The protest in the central Isatai-Makhambet Square on April 24 came as public fears in the city have grown that changes in the Land Code could allow sales of land to foreigners, though the government has said this will not happen.
Senior city and regional officials arrived at the scene and sought to disperse the rally by addressing the crowd and saying the Land Code did not threaten public interests. They also said that the rally was unsanctioned and protesters must disperse.
Organizers' request for official permission to stage the rally had previously been denied.
Protesters did not immediately leave and remained in the square for several hours amid the heavy presence of both uniformed and plainclothes police, though authorities did not use force to disperse the rally.
The oil region's governor, Nurlan Nogaev, told the crowd that he would relay the demonstrators' concerns to lawmakers and the government in Kazakhstan's capital, Astana.
WATCH: In the Kazakh city of Atyrau, around 1,000 people staged a rare public protest to denounce a government decision to sell land in auctions.
The amendments to the Land Code are set to take effect on July 1. They will allow the government to sell land to joint ventures, as long they are controlled by Kazakh residents.

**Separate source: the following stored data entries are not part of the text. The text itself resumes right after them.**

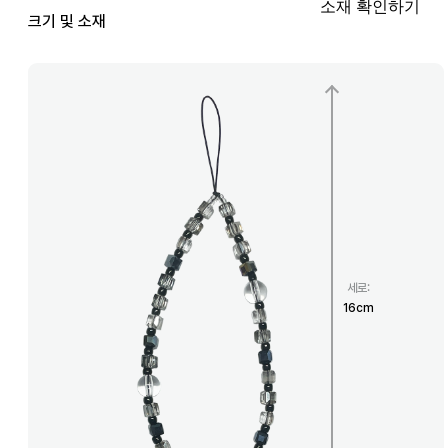
소재 확인하기
크기 및 소재
세로
:
16
cm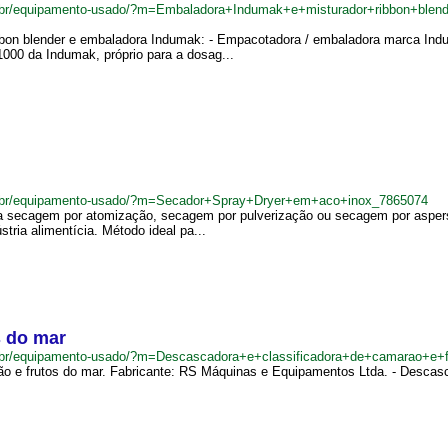
.br/equipamento-usado/?m=Embaladora+Indumak+e+misturador+ribbon+blen
ibbon blender e embaladora Indumak: - Empacotadora / embaladora marca In
000 da Indumak, próprio para a dosag...
m.br/equipamento-usado/?m=Secador+Spray+Dryer+em+aco+inox_7865074
a secagem por atomização, secagem por pulverização ou secagem por aspers
ústria alimentícia. Método ideal pa...
s do mar
.br/equipamento-usado/?m=Descascadora+e+classificadora+de+camarao+e+
ão e frutos do mar. Fabricante: RS Máquinas e Equipamentos Ltda. - Descas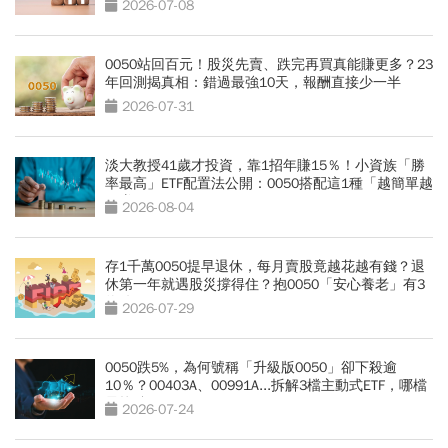
2026-07-08
0050站回百元！股災先賣、跌完再買真能賺更多？23
年回測揭真相：錯過最強10天，報酬直接少一半
2026-07-31
淡大教授41歲才投資，靠1招年賺15％！小資族「勝
率最高」ETF配置法公開：0050搭配這1種「越簡單越
好賺」
2026-08-04
存1千萬0050提早退休，每月賣股竟越花越有錢？退
休第一年就遇股災撐得住？抱0050「安心養老」有3
條件
2026-07-29
0050跌5%，為何號稱「升級版0050」卻下殺逾
10％？00403A、00991A...拆解3檔主動式ETF，哪檔
最抗跌？
2026-07-24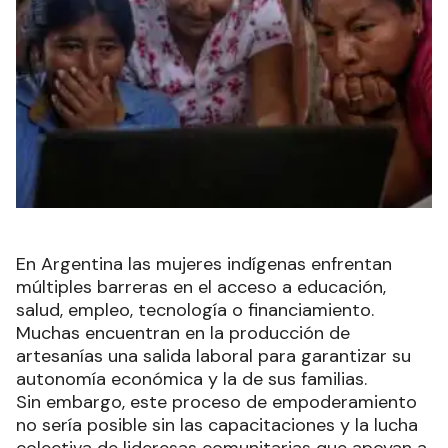
En Argentina las mujeres indígenas enfrentan
múltiples barreras en el acceso a educación,
salud, empleo, tecnología o financiamiento.
Muchas encuentran en la producción de
artesanías una salida laboral para garantizar su
autonomía económica y la de sus familias.
Sin embargo, este proceso de empoderamiento
no sería posible sin las capacitaciones y la lucha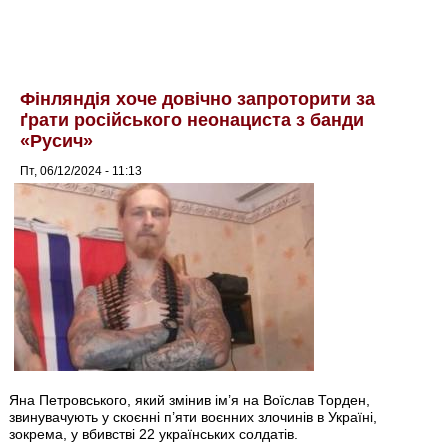
Фінляндія хоче довічно запроторити за
ґрати російського неонациста з банди
«Русич»
Пт, 06/12/2024 - 11:13
Яна Петровського, який змінив ім’я на Воїслав Торден,
звинувачують у скоєнні п’яти воєнних злочинів в Україні,
зокрема, у вбивстві 22 українських солдатів.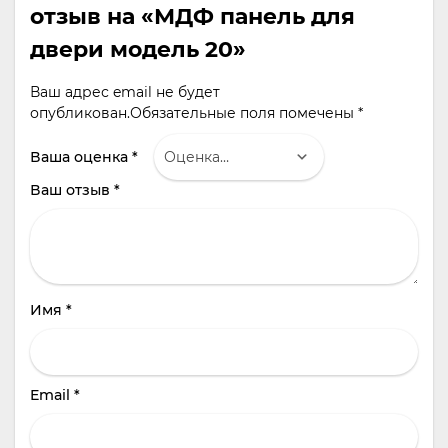
отзыв на «МДФ панель для
двери модель 20»
Ваш адрес email не будет
опубликован.
Обязательные поля помечены
*
Ваша оценка
*
Ваш отзыв
*
Имя
*
Email
*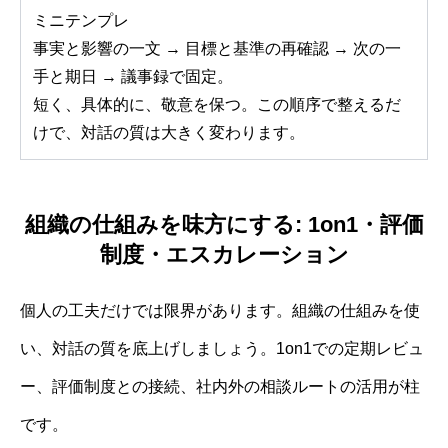
ミニテンプレ
事実と影響の一文 → 目標と基準の再確認 → 次の一
手と期日 → 議事録で固定。
短く、具体的に、敬意を保つ。この順序で整えるだ
けで、対話の質は大きく変わります。
組織の仕組みを味方にする: 1on1・評価
制度・エスカレーション
個人の工夫だけでは限界があります。組織の仕組みを使
い、対話の質を底上げしましょう。1on1での定期レビュ
ー、評価制度との接続、社内外の相談ルートの活用が柱
です。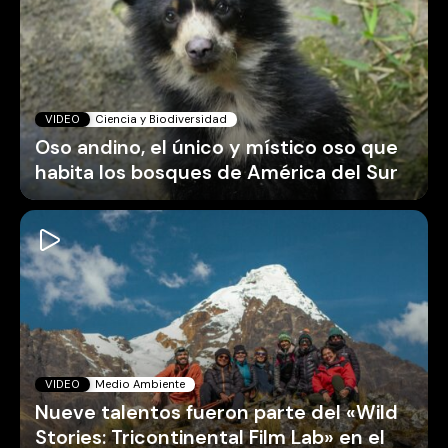
VIDEO
Ciencia y Biodiversidad
Oso andino, el único y místico oso que
habita los bosques de América del Sur
VIDEO
Medio Ambiente
Nueve talentos fueron parte del «Wild
Stories: Tricontinental Film Lab» en el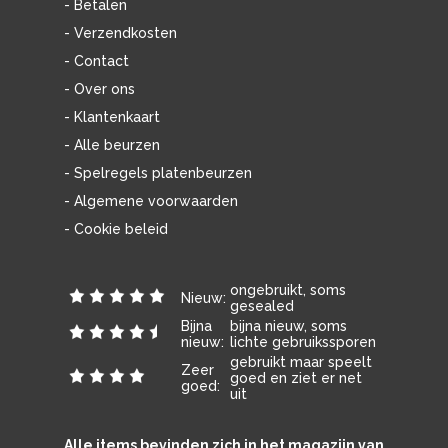
- Betalen
- Verzendkosten
- Contact
- Over ons
- Klantenkaart
- Alle beurzen
- Spelregels platenbeurzen
- Algemene voorwaarden
- Cookie beleid
ongebruikt, soms
Nieuw:
gesealed
Bijna
bijna nieuw, soms
nieuw:
lichte gebruikssporen
gebruikt maar speelt
Zeer
goed en ziet er net
goed:
uit
Alle items bevinden zich in het magazijn van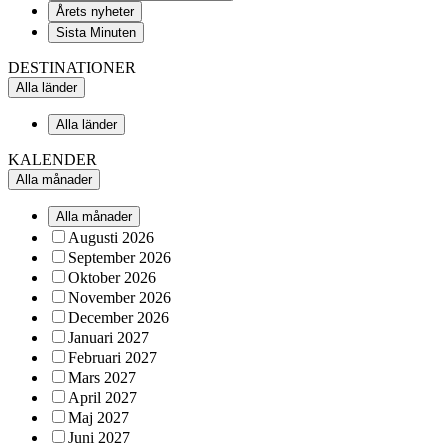
Årets nyheter
Sista Minuten
DESTINATIONER
Alla länder
Alla länder
KALENDER
Alla månader
Alla månader
Augusti 2026
September 2026
Oktober 2026
November 2026
December 2026
Januari 2027
Februari 2027
Mars 2027
April 2027
Maj 2027
Juni 2027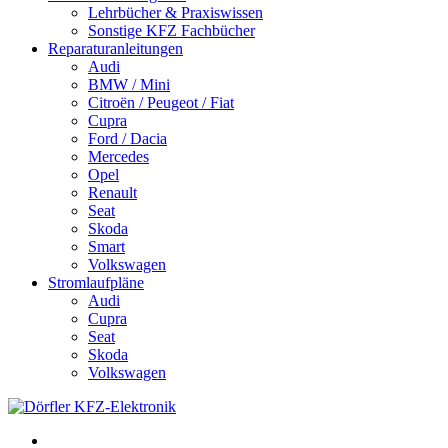
Lehrbücher & Praxiswissen
Sonstige KFZ Fachbücher
Reparaturanleitungen
Audi
BMW / Mini
Citroën / Peugeot / Fiat
Cupra
Ford / Dacia
Mercedes
Opel
Renault
Seat
Skoda
Smart
Volkswagen
Stromlaufpläne
Audi
Cupra
Seat
Skoda
Volkswagen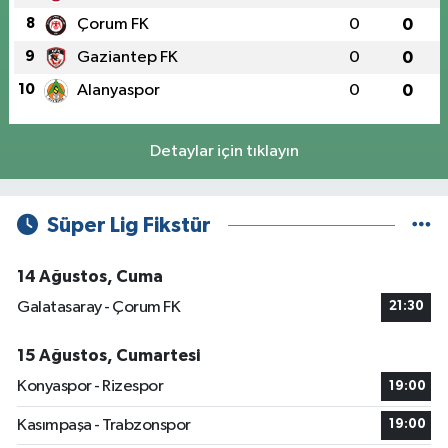
8
Çorum FK
0
0
9
Gaziantep FK
0
0
10
Alanyaspor
0
0
Detaylar için tıklayın
Süper Lig Fikstür
14 Ağustos, Cuma
Galatasaray - Çorum FK
21:30
15 Ağustos, Cumartesi
Konyaspor - Rizespor
19:00
Kasımpaşa - Trabzonspor
19:00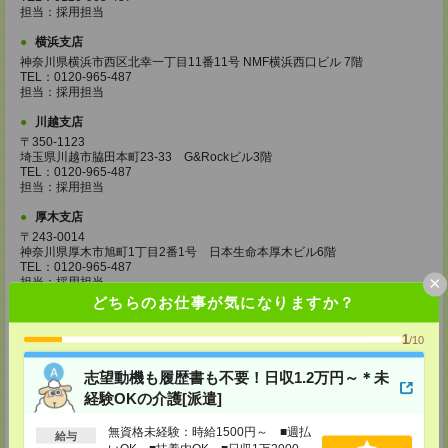
担当：採用担当
横浜支店
神奈川県横浜市西区北幸一丁目11番11号 NMF横浜西口ビル 7階
TEL：0120-965-487
担当：採用担当
川越支店
〒350-1123
埼玉県川越市脇田本町23-33 G&Rockビル3階
TEL：0120-965-487
担当：採用担当
厚木支店
〒243-0014
神奈川県厚木市旭町1丁目2番1号 日本生命本厚木ビル6階
TEL：0120-965-487
×
担当：採用担当
どちらのお仕事が気になりますか？
水戸支店
茨城県水戸市城南一丁目2番10号
1
/10
甲南アセット水戸城南ビル 7階
TEL：0120-965-487
志望動機も履歴書も不要！日収1.2万円～＊未
担当：採用担当
経験OKの介護[派遣]
高崎支店
群馬県高崎市旭町34-5
無資格未経験：時給1500円～ ■週払
給与
旭町ビル5階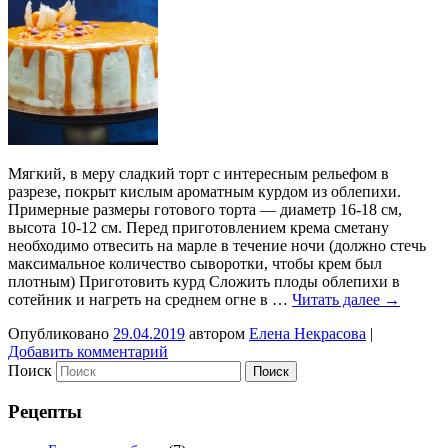
Мягкий, в меру сладкий торт с интересным рельефом в
разрезе, покрыт кислым ароматным курдом из облепихи.
Примерные размеры готового торта — диаметр 16-18 см,
высота 10-12 см. Перед приготовлением крема сметану
необходимо отвесить на марле в течение ночи (должно стечь
максимальное количество сыворотки, чтобы крем был
плотным) Приготовить курд Сложить плоды облепихи в
сотейник и нагреть на среднем огне в …
Читать далее
→
Опубликовано
29.04.2019
автором
Елена Некрасова
|
Добавить комментарий
Поиск
Рецепты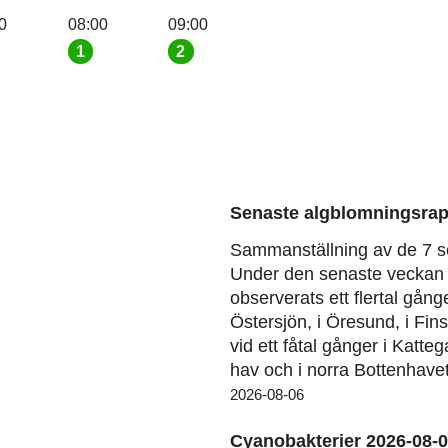
0
08:00
09:00
1
2
Senaste algblomningsrap
Sammanställning av de 7 s
Under den senaste veckan 
observerats ett flertal gång
Östersjön, i Öresund, i Fin
vid ett fåtal gånger i Katteg
hav och i norra Bottenhavet
2026-08-06
Cyanobakterier 2026-08-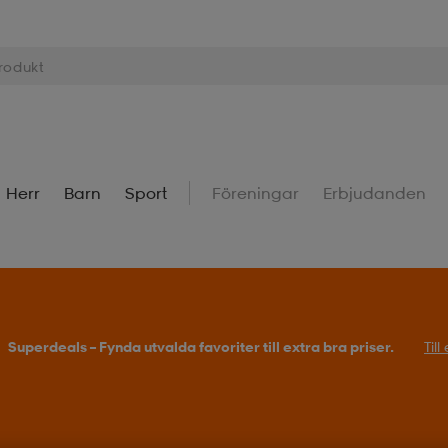
Herr
Barn
Sport
Föreningar
Erbjudanden
Superdeals – Fynda utvalda favoriter till extra bra priser.
Til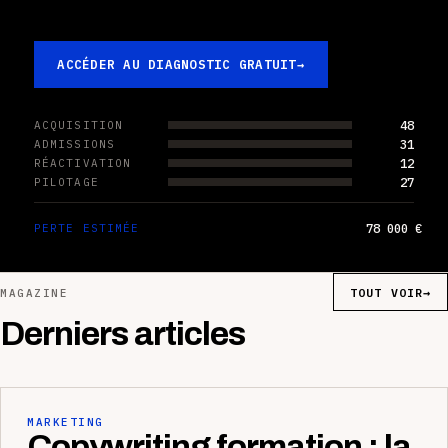
ACCÉDER AU DIAGNOSTIC GRATUIT
→
48
ACQUISITION
31
ADMISSIONS
12
RÉACTIVATION
27
PILOTAGE
78 000 €
PERTE ESTIMÉE
TOUT VOIR
→
MAGAZINE
Derniers articles
MARKETING
Copywriting formation : la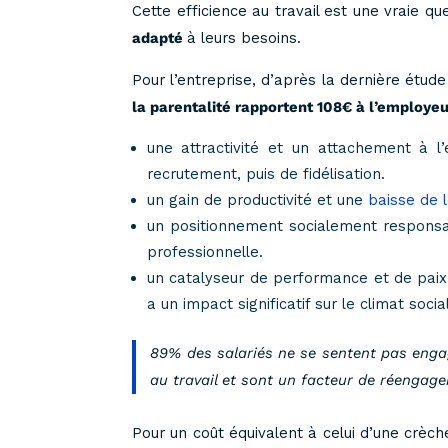
Cette efficience au travail est une vraie que
adapté
à leurs besoins.
Pour l’entreprise, d’après la dernière étud
la parentalité rapportent 108€ à l’employeu
une attractivité et un attachement à l’
recrutement, puis de fidélisation.
un gain de productivité et une
baisse de 
un positionnement socialement responsable
professionnelle.
un catalyseur de performance et de paix s
a un impact significatif sur le climat soci
89% des salariés ne se sentent pas engag
au travail et sont un facteur de réengag
Pour un coût équivalent à celui d’une crèch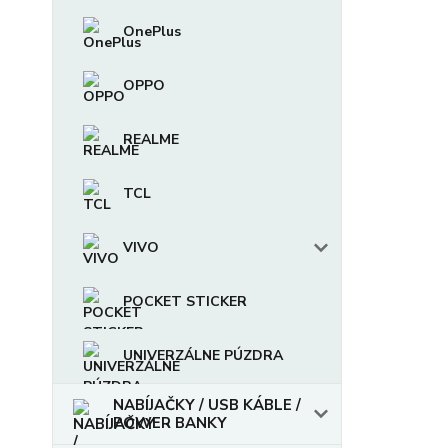
OnePlus
OPPO
REALME
TCL
VIVO
POCKET STICKER
UNIVERZÁLNE PÚZDRA
NABÍJAČKY / USB KÁBLE /
POWER BANKY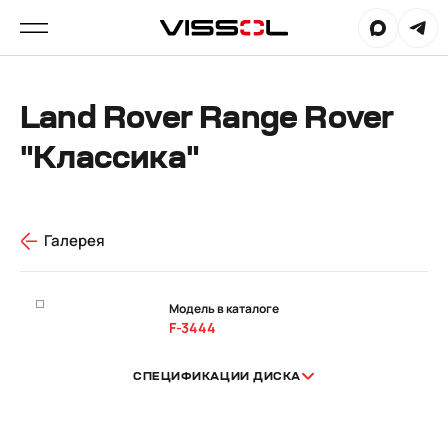
Land Rover Range Rover
"Классика"
Галерея
Модель в каталоге
F-3444
СПЕЦИФИКАЦИИ ДИСКА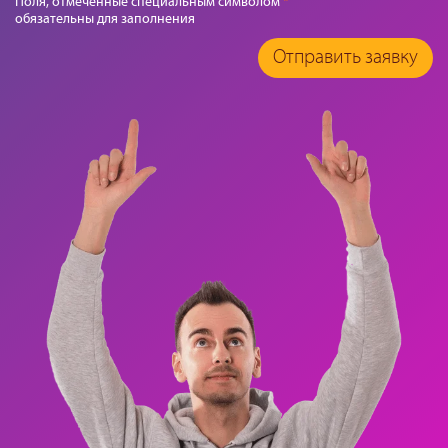
Поля, отмеченные специальным символом
*
обязательны для заполнения
Отправить заявку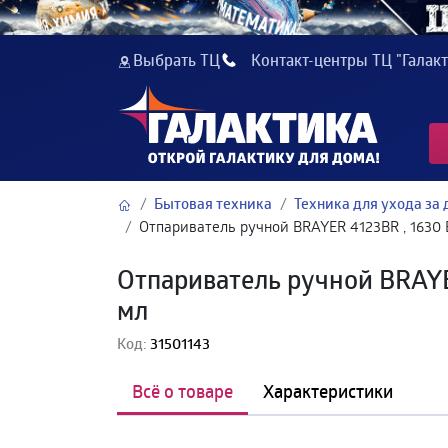
Выбрать ТЦ
Контакт-центры ТЦ "Галакт
Бытовая техника
Техника для ухода за
Отпариватель ручной BRAYER 4123BR , 1630 В
Отпариватель ручной BRAYER
мл
Код:
31501143
Всё о товаре
Характеристики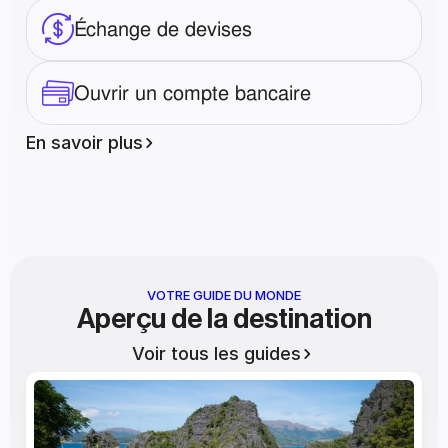
Échange de devises
Ouvrir un compte bancaire
En savoir plus
VOTRE GUIDE DU MONDE
Aperçu de la destination
Voir tous les guides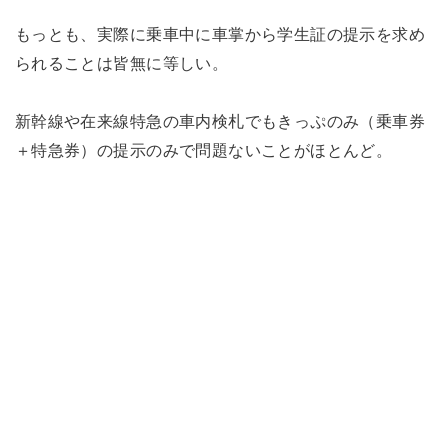
もっとも、実際に乗車中に車掌から学生証の提示を求め
られることは皆無に等しい。
新幹線や在来線特急の車内検札でもきっぷのみ（乗車券
＋特急券）の提示のみで問題ないことがほとんど。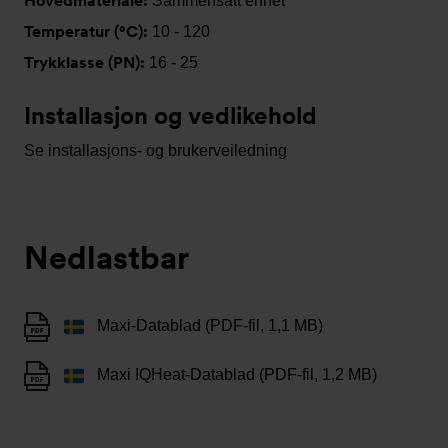
Hovedmateriale:
Sammensatt enhet
Temperatur (°C):
10 - 120
Trykklasse (PN):
16 - 25
Installasjon og vedlikehold
Se installasjons- og brukerveiledning
Nedlastbar
Maxi-Datablad (PDF-fil, 1,1 MB)
Maxi IQHeat-Datablad (PDF-fil, 1,2 MB)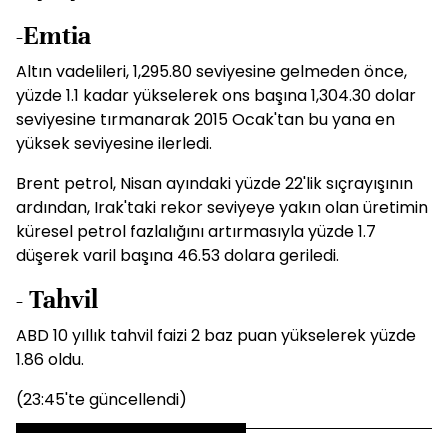
-Emtia
Altın vadelileri, 1,295.80 seviyesine gelmeden önce,
yüzde 1.1 kadar yükselerek ons başına 1,304.30 dolar
seviyesine tırmanarak 2015 Ocak'tan bu yana en
yüksek seviyesine ilerledi.
Brent petrol, Nisan ayındaki yüzde 22'lik sıçrayışının
ardından, Irak'taki rekor seviyeye yakın olan üretimin
küresel petrol fazlalığını artırmasıyla yüzde 1.7
düşerek varil başına 46.53 dolara geriledi.
- Tahvil
ABD 10 yıllık tahvil faizi 2 baz puan yükselerek yüzde
1.86 oldu.
(23:45'te güncellendi)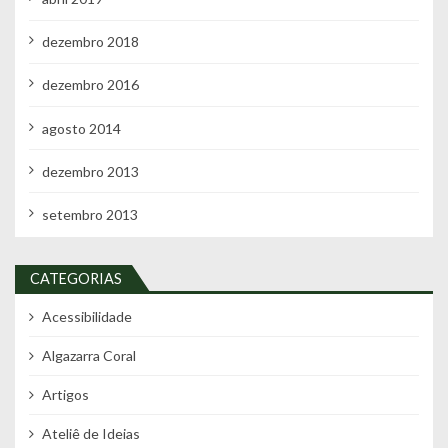
dezembro 2018
dezembro 2016
agosto 2014
dezembro 2013
setembro 2013
CATEGORIAS
Acessibilidade
Algazarra Coral
Artigos
Ateliê de Ideias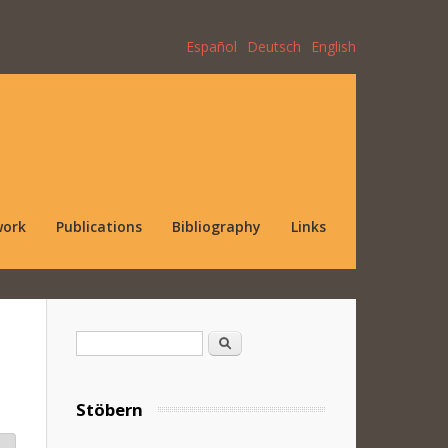
Español
Deutsch
English
work
Publications
Bibliography
Links
Search form
Search
Stöbern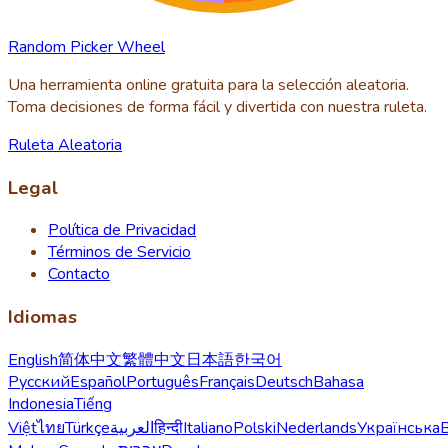
Random Picker Wheel
Una herramienta online gratuita para la selección aleatoria.
Toma decisiones de forma fácil y divertida con nuestra ruleta.
Ruleta Aleatoria
Legal
Política de Privacidad
Términos de Servicio
Contacto
Idiomas
English
简体中文
繁體中文
日本語
한국어
Русский
Español
Português
Français
Deutsch
Bahasa
Indonesia
Tiếng
Việt
ไทย
Türkçe
العربية
हिन्दी
Italiano
Polski
Nederlands
Українська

Kazakhstan continues to bar land sales to foreigners, but the amendments will extend the maximum term of lease to foreigners from 15 years to 25 years.
Kazakh President Nursultan Nazarbaev, who has led the country for more than two decades, has kept a tight lid on dissent during his reign over the country, which is the second-largest exporter of hydrocarbons in the former Soviet Union after Russia.
Slumping oil prices, however, have triggered a slide in the country's currency, sparking public protests over the past year both in Astana and the Central Asian nation's economic hub and largest city, Almaty.